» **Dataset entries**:
◇ ◇ ◇

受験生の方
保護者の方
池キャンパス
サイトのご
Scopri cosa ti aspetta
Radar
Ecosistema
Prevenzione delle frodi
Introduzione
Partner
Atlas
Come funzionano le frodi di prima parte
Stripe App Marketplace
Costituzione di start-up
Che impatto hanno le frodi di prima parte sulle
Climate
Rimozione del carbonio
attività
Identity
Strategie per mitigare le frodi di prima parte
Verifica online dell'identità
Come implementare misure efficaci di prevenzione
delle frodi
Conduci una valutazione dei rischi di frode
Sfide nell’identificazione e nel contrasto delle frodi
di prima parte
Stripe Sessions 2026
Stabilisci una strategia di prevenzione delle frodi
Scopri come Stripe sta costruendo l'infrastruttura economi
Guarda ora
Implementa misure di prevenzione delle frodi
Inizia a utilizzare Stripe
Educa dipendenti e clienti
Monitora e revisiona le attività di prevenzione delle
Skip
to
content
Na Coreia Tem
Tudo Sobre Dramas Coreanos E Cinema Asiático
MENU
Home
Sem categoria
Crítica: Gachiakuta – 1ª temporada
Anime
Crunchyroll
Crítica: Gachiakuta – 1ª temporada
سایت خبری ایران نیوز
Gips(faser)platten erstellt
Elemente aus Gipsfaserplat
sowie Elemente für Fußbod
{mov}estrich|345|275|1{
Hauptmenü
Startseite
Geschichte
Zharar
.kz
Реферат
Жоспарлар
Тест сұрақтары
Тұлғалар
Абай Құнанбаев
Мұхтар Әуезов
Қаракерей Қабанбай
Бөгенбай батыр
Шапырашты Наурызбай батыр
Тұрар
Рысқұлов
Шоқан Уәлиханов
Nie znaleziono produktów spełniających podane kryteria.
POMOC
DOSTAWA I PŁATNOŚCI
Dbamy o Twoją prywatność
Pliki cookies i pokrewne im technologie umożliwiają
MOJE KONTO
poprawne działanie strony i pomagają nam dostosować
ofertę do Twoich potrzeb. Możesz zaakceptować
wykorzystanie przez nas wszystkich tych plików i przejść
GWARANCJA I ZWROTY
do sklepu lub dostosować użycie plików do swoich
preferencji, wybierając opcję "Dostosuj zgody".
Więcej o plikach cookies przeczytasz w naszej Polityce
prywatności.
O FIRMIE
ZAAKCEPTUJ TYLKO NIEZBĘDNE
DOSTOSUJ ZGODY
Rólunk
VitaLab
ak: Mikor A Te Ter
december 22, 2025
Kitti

◇ ◇ ◇

» **HOW TO COMPLETE THIS TASK**: Lines from the entries that contain the word "Elemente" are what the answer must hold.

» **WRITTEN REPLY**:
Elemente aus Gipsfaserplat
sowie Elemente für Fußbod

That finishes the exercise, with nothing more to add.